Net Income Attributable to Flanigan’s Enterprises, Inc. Stockholders. Net income attributable to stockholders for the twenty-six weeks ended April 2, 2022 decreased $7,000 or 0.22% to $3,224,000 from $3,231,000 for the twenty-six weeks ended April 3, 2021 due primarily to increased revenue at our retail package liquor stores and restaurants during the twenty-six weeks ended April 2, 2022 and the Recent Price Increases, partially offset by higher food costs and overall expenses. During the twenty-six weeks ended April 2, 2022, due to losses attributable to the 2022 Sunrise Restaurant and a lesser extent the 2022 Miramar Restaurant, there was less of a gain attributable to the noncontrolling interests as compared to a gain for the twenty-six weeks ended April 3, 2021 which contributes to the net income attributable to Flanigan’s Enterprises, Inc. Stockholders for the twenty-six weeks ended April 2, 2022. As a percentage of revenue, net income attributable to stockholders for the thirteen weeks ended April 2, 2022 is 4.15%, as compared to 4.92% for the twenty-six weeks ended April 3, 2021.

 

New Limited Partnership Restaurants

 

As new restaurants open, our income from operations will be adversely affected due to our obligation to advance pre-opening costs, including but not limited to pre-opening rent for the new locations. During the twenty-six weeks ended April 2, 2022, we opened one new restaurant location in Sunrise, Florida for business as a new “Flanigan’s” and a second new restaurant location in Miramar, Florida in the development stage, to house a new “Flanigan’s”. Rent for the new restaurant location in Miramar, Florida commenced during the second quarter of our fiscal year 2022.

 

25 

Index 

Menu Price Increases and Trends

 

During the twenty-six weeks ended April 2, 2022, we increased menu prices for our food offerings (effective October 3, 2021 and December 19, 2021, respectively) to target an aggregate increase to our food revenues of approximately 8.83% annually and we increased menu prices for our bar offerings (effective December 12, 2021) to target an increase to our bar revenues of approximately 7.80% annually to offset higher food and liquor costs and higher overall expenses. Prior to these increases, we previously raised menu prices in the third quarter of our fiscal year 2021.

 

COVID-19 has and will continue to materially and adversely affect our restaurant business for what may be a prolonged period of time. This damage and disruption has resulted from events and factors that were impossible for us to predict and are beyond our control. As a result, COVID-19 has materially adversely affected our results of operations for our fiscal year 2021, as well as the twenty-six weeks ended April 2, 2022 and will, in all likelihood, impact our results of operations, liquidity and/or financial condition throughout our fiscal year 2022. The extent to which our restaurant business may be adversely impacted and its effect on our operations, liquidity and/or financial condition cannot be accurately predicted.

 

Liquidity and Capital Resources

We fund our operations through cash from operations and borrowings from third parties. As of April 2, 2022, we had cash of approximately $40,666,000, an increase of $7,990,000 from our cash balance of $32,676,000 as of October 2, 2021. During the twenty-six weeks ended April 2, 2022, we generated proceeds from the closing of the sale, in a private offering, of limited partnership interests in (i) CIC Investors #85, Ltd., the limited partnership which owns and operates the 2022 Sunrise Restaurant, of $5,000,000, of which we invested $370,000 and (ii) CIC Investors #25, Ltd., the limited partnership which owns and is developing the “Flanigan’s” restaurant located at 11225 Miramar Parkway, Suite 250, Miramar, Florida 33025 of $4,000,000. Capital raised from private investors in the private offerings is credited to sale of noncontrolling interests in our Statements of Stockholders’ Equity.

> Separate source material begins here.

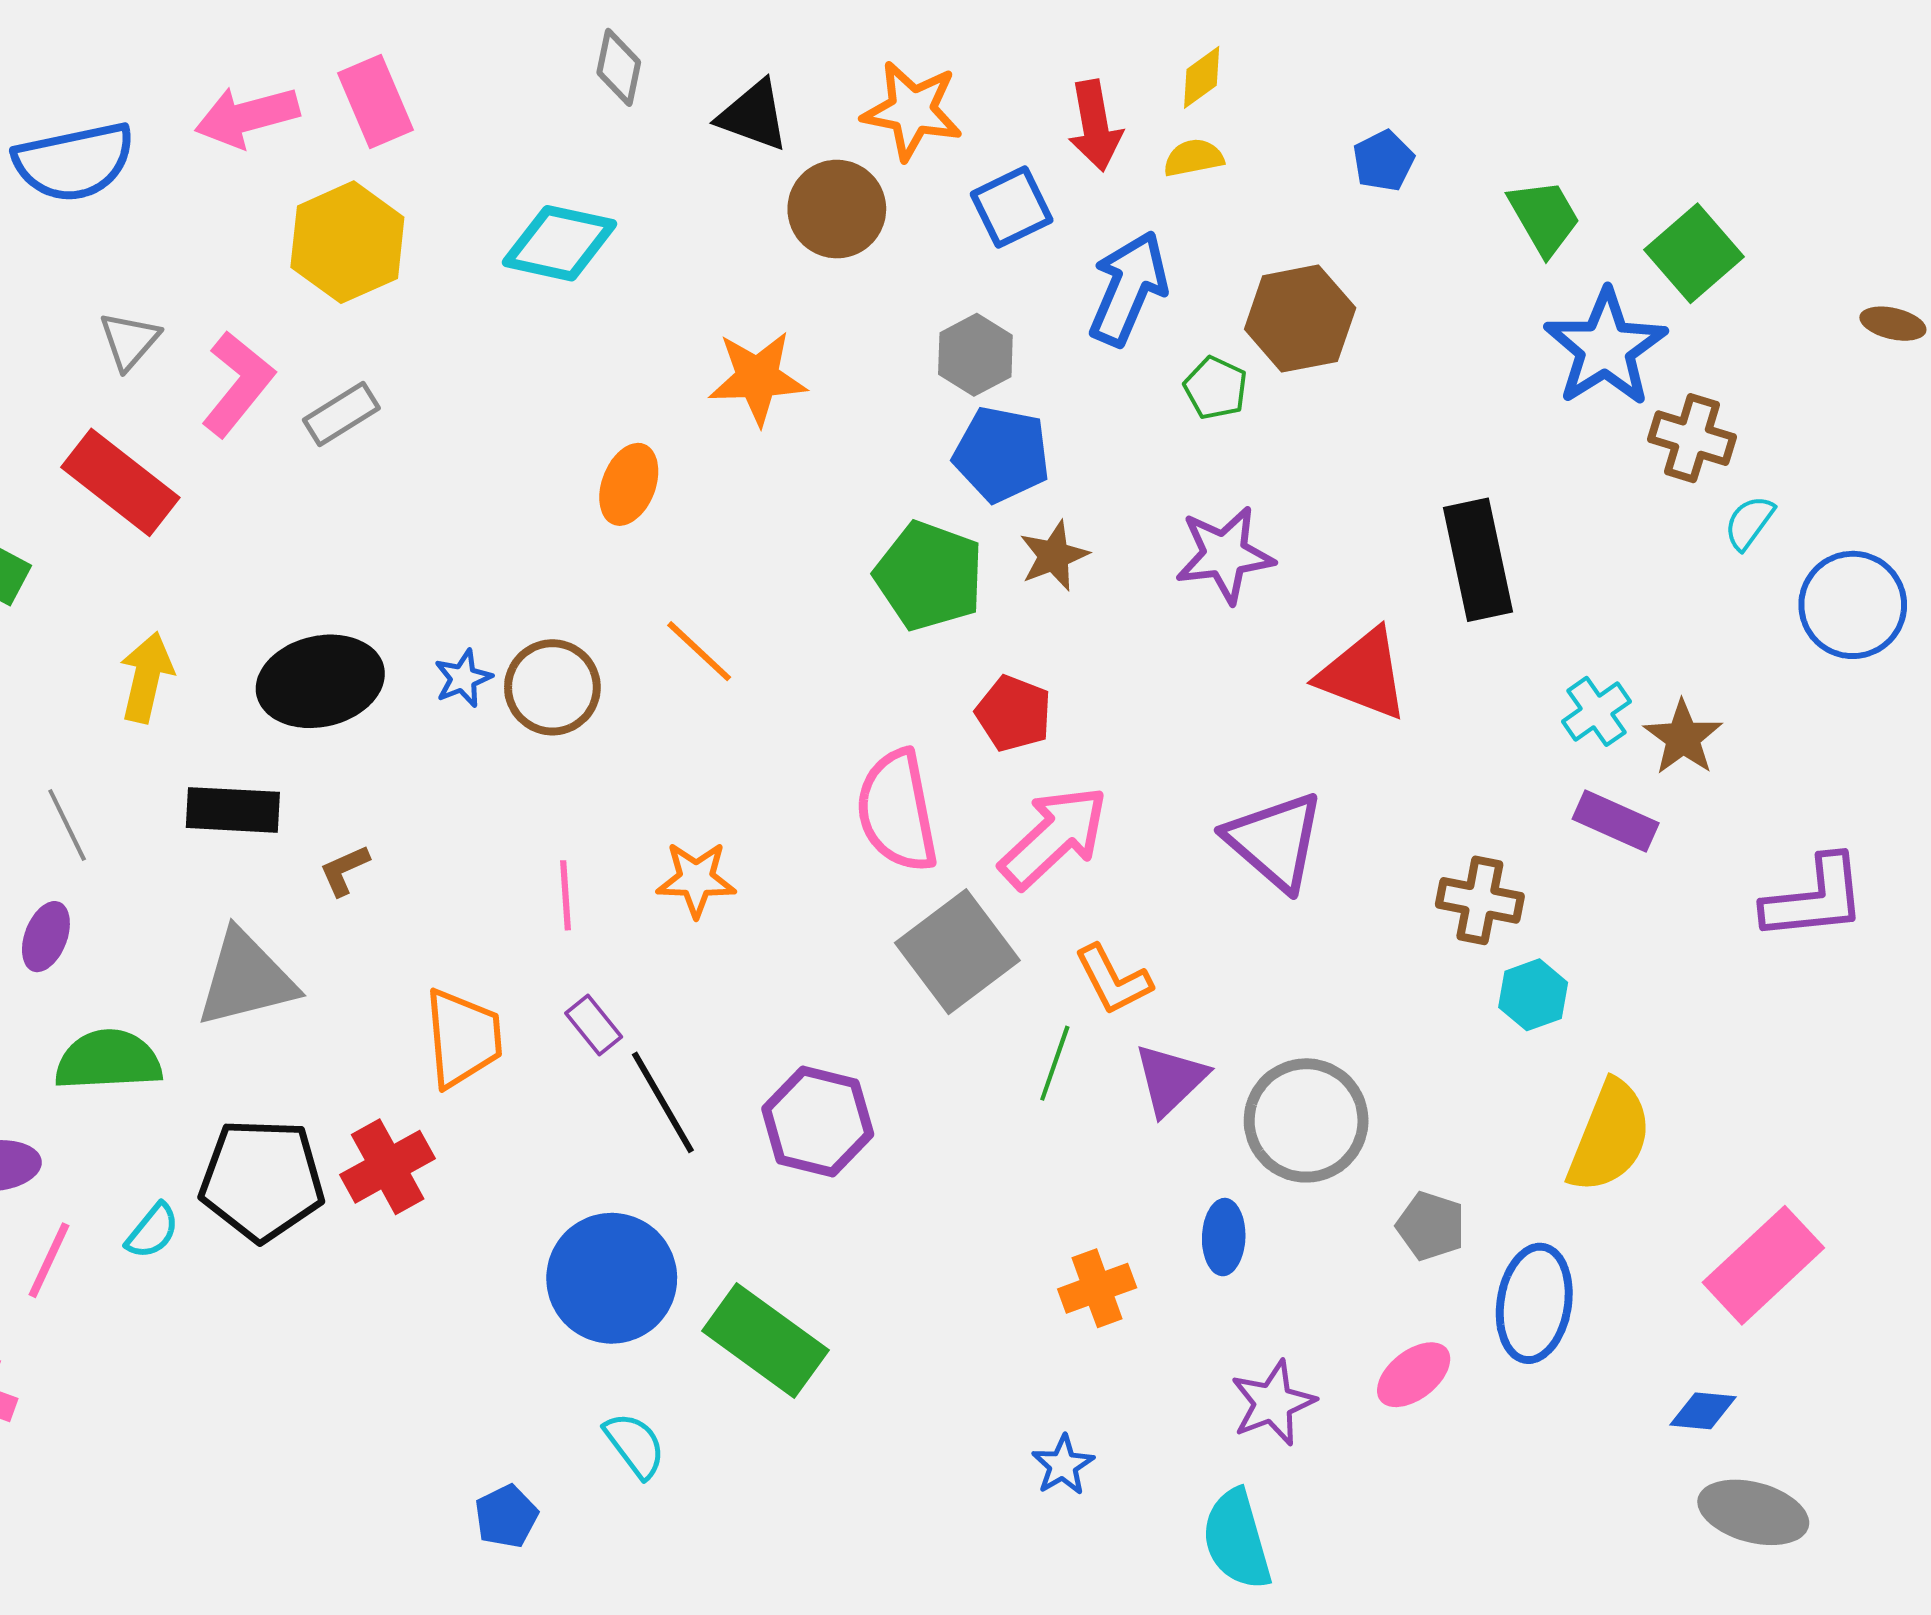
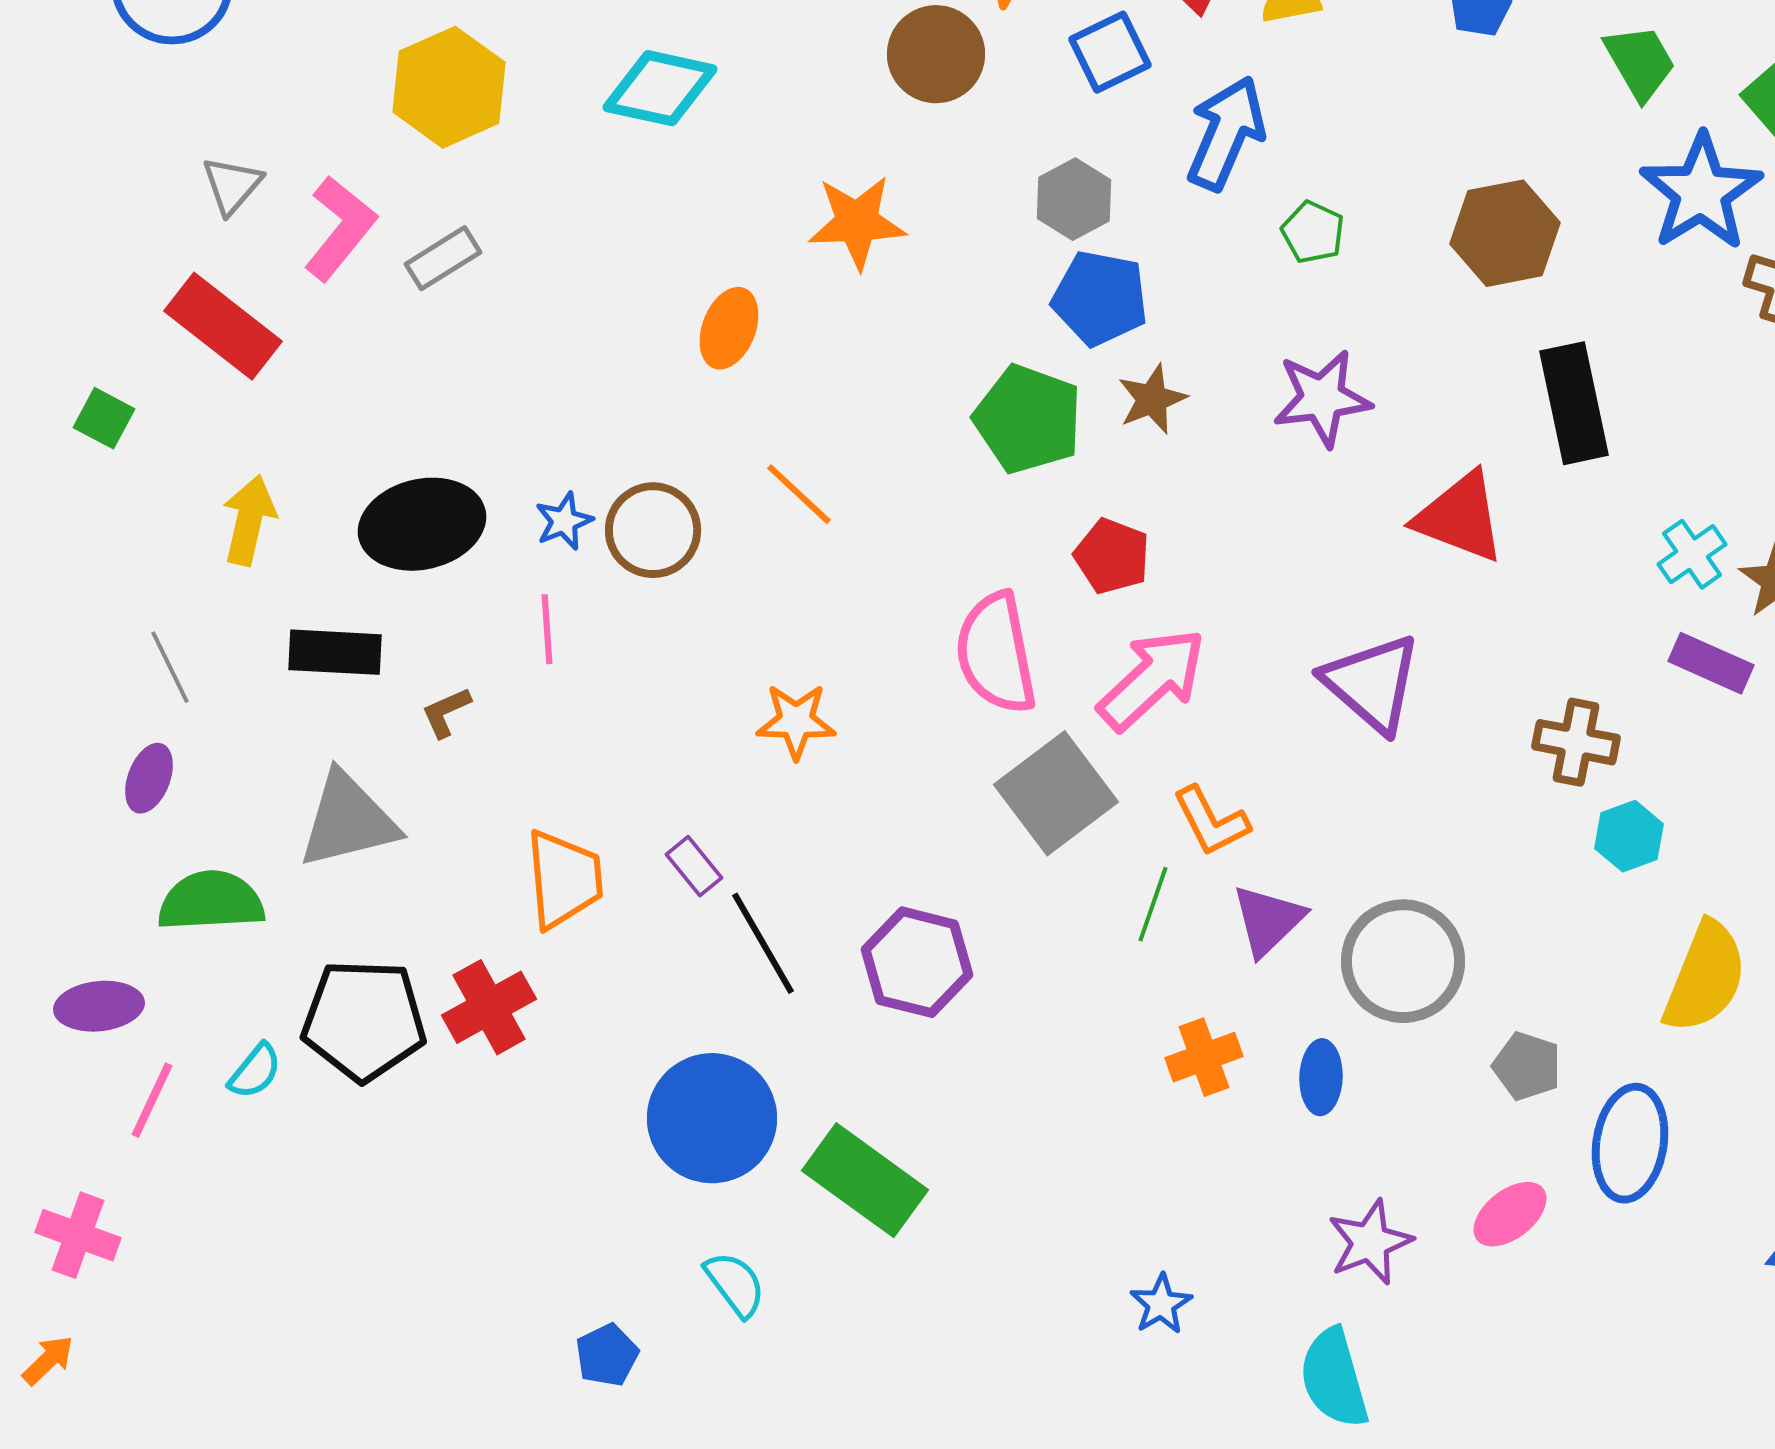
brown hexagon: (1300, 319) -> (1505, 233), moved
pink line: (565, 895) -> (547, 629), moved
orange cross: (1097, 1288) -> (1204, 1057), moved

During the second quarter of our fiscal year 2021, certain of the entities owning the limited partnership stores (the “LP’s”), as well as the store we manage but do not own (the “Managed Store”) (collectively, the “Borrowers”), applied for and received loans from an unrelated third party lender (the “Lender”) pursuant to the Paycheck Protection Program (the “PPP”) under the Coronavirus Aid, Relief, and Economic Security Act (the “CARES Act”) enacted March 27, 2020, in the aggregate principal amount of approximately $3.98 million (the “2nd PPP Loans”), of which approximately: (i) $3.46 million was loaned to six (6) of the LP’s; and (ii) $0.52 million was loaned to the Managed Store. During first quarter of our fiscal year 2022, we applied for forgiveness for all PPP Loans, including the Managed Store, and as of April 2, 2022, the entire amount of principal and accrued interest was forgiven under the 2nd PPP Loans. During the third quarter of our fiscal year 2021, we generated net proceeds of $2.8 million from the re-finance of our mortgage loan encumbering the real property and improvements located at 13105 – 13205 Biscayne Boulevard, North Miami, Florida where our Flanigan’s Seafood Bar and Grill restaurant and Big Daddy’s Liquors retail package liquor store operate (Store #20) with an unrelated third-party lender, increasing the principal amount borrowed from $1.5 million to $4.3 million. During the second quarter of our fiscal year 2021, we closed on the purchase of the real property and improvements located at 14301 West Sunrise Boulevard, Sunrise, Florida where we are developing a “Flanigan’s Seafood Bar and Grill” restaurant (Store #85) for $4,800,000. We financed this acquisition with a loan from an unrelated third-party lender in the principal amount of $2.2 million and paid cash for the balance. During the first quarter of our fiscal year 2021, we closed on the purchase of the real property and improvements located at 5450 N. State Road 7, North Lauderdale, Florida where we operate a combination “Flanigan’s Seafood Bar and Grill” restaurant and “Big Daddy’s Liquors” package liquor store (Store #40) and paid $1,200,000 cash at closing.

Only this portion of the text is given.